- Work instructions -
After locating the line that contains "بغرفة القاهرة التجارية،", transcribe exactly that line and each one after it until the data ends, skipping pictures.

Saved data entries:
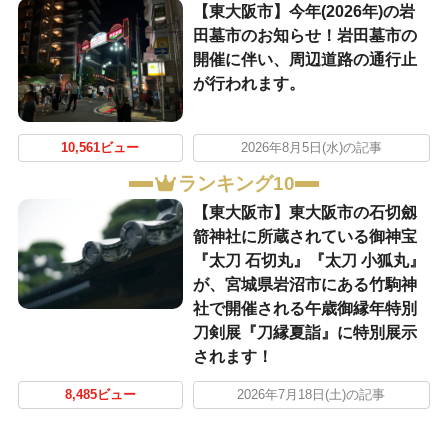
【東大阪市】今年(2026年)の岩
田墓市のお知らせ！岩田墓市の
開催に伴い、周辺道路の通行止
が行われます。
10,561ビュー
2026年8月5日(水)の記事
ランキング10
【東大阪市】東大阪市の石切劔
箭神社に所蔵されている御神宝
『太刀 石切丸』『太刀 小狐丸』
が、宮城県岩沼市にある竹駒神
社で開催される午歳御縁年特別
刀剣展『刀縁夏詣』に特別展示
されます！
8,485ビュー
2026年7月18日(土)の記事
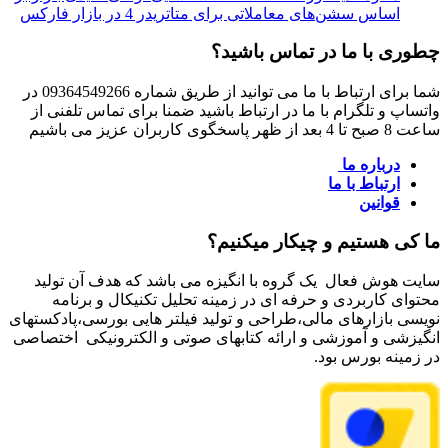
اساس سشن‌های معاملاتی برای متاتریدر 4 در بازار فارکس
چطوری با ما در تماس باشید؟
شما برای ارتباط با ما می توانید از طریق شماره 09364549266 در
واتساپ و تلگرام با ما در ارتباط باشید ضمنا برای تماس تلفنی از
ساعت 8 صبح تا 4 بعد از ظهر پاسخگوی کاربران عزیز می باشیم
درباره ما
ارتباط با ما
قوانین
ما کی هستیم و چیکار میکنیم؟
سایت هوش فعال یک گروه با انگیزه می باشد که هدف آن تولید
محتوای کاربردی و حرفه ای در زمینه تحلیل تکنیکال و برنامه
نویسی بازارهای مالی،طراحی و تولید فیلتر هایی بورسی،پادکستهای
انگیزشی و آموزشی و ارائه کتابهای صوتی و الکترونیکی اختصاصی
در زمینه بورس بود.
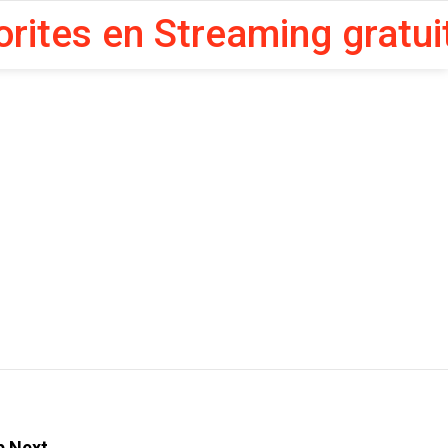
orites en Streaming gratui
p Next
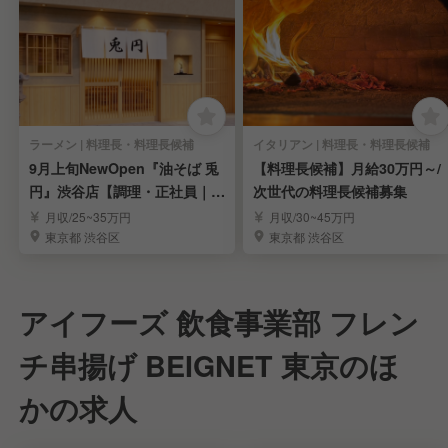
ラーメン | 料理長・料理長候補
イタリアン | 料理長・料理長候補
9月上旬NewOpen『油そば 兎
【料理長候補】月給30万円～/
円』渋谷店【調理・正社員｜店
次世代の料理長候補募集
長候補】
月収/25~35万円
月収/30~45万円
東京都 渋谷区
東京都 渋谷区
アイフーズ 飲食事業部 フレン
チ串揚げ BEIGNET 東京のほ
かの求人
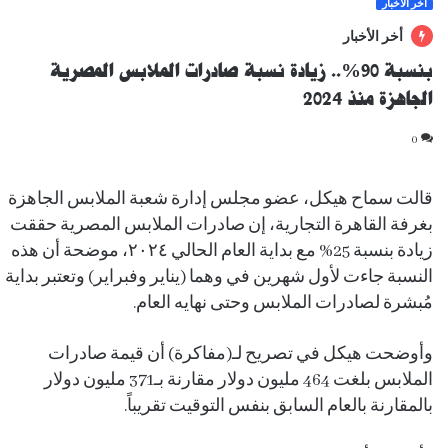
آخر الأخبار
أخر الأخبار
بنسبة 90%.. زيادة نسبة صادرات الملابس المصرية
الجاهزة منذ 2024
0
قالت سماح هيكل، عضو مجلس إدارة شعبة الملابس الجاهزة
بغرفة القاهرة التجارية، إن صادرات الملابس المصرية حققت
زيادة بنسبة 25% مع بداية العام الحالي ٢٠٢٤، موضحة أن هذه
النسبة جاءت لأول شهرين في وهما (يناير وفبراير) وتعتبر بداية
مُبشرة لصادرات الملابس وحتى نهايه العام.
وأوضحت هيكل في تصريح لـ(مفاكرة) أن قيمة صادرات
الملابس بلغت 464 مليون دولار مقارنة بـ371 مليون دولار
بالمقارنة بالعام السابق بنفس التوقيت تقريباً.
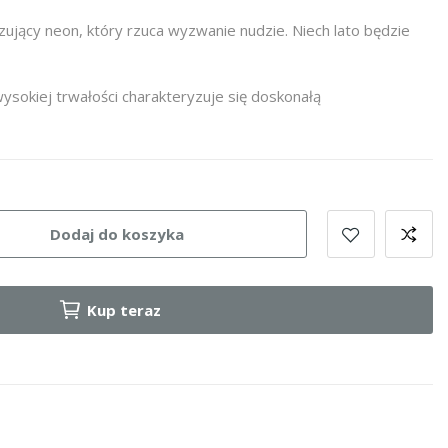
ujący neon, który rzuca wyzwanie nudzie. Niech lato będzie
ysokiej trwałości charakteryzuje się doskonałą
Dodaj do koszyka
Kup teraz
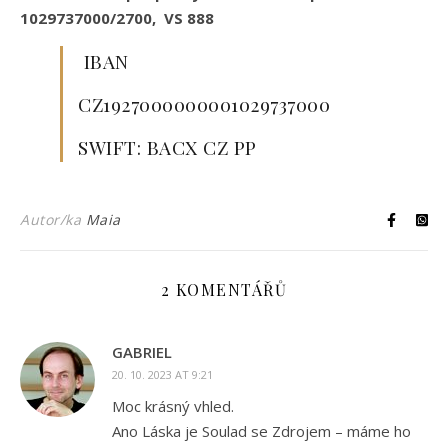
1029737000/2700, VS 888
IBAN
CZ1927000000001029737000
SWIFT: BACX CZ PP
Autor/ka
Maia
2 KOMENTÁŘŮ
GABRIEL
20. 10. 2023 AT 9:21
Moc krásný vhled.
Ano Láska je Soulad se Zdrojem – máme ho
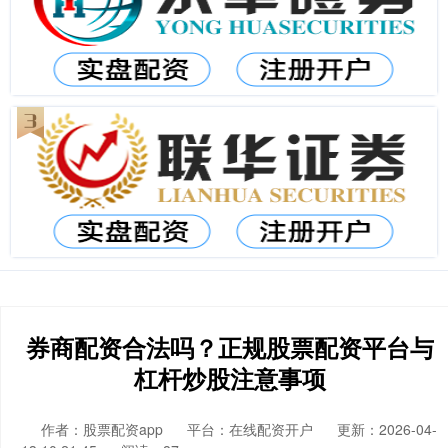
券商配资合法吗？正规股票配资平台与
杠杆炒股注意事项
作者：股票配资app
平台：在线配资开户
更新：2026-04-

- Answer box -
بغرفة القاهرة التجارية، إن صادرات الملابس المصرية حققت
زيادة بنسبة 25% مع بداية العام الحالي ٢٠٢٤، موضحة أن هذه
النسبة جاءت لأول شهرين في وهما (يناير وفبراير) وتعتبر بداية
مُبشرة لصادرات الملابس وحتى نهايه العام.
وأوضحت هيكل في تصريح لـ(مفاكرة) أن قيمة صادرات
الملابس بلغت 464 مليون دولار مقارنة بـ371 مليون دولار
بالمقارنة بالعام السابق بنفس التوقيت تقريباً.
ujący neon, który rzuca wyzwanie nudzie. Niech lato będzie
ysokiej trwałości charakteryzuje się doskonałą
Dodaj do koszyka
Kup teraz
1029737000/2700, VS 888
IBAN
CZ1927000000001029737000
SWIFT: BACX CZ PP
Autor/ka
Maia
2 KOMENTÁŘŮ
GABRIEL
20. 10. 2023 AT 9:21
Moc krásný vhled.
Ano Láska je Soulad se Zdrojem – máme ho
券商配资合法吗？正规股票配资平台与
杠杆炒股注意事项
作者：股票配资app
平台：在线配资开户
更新：2026-04-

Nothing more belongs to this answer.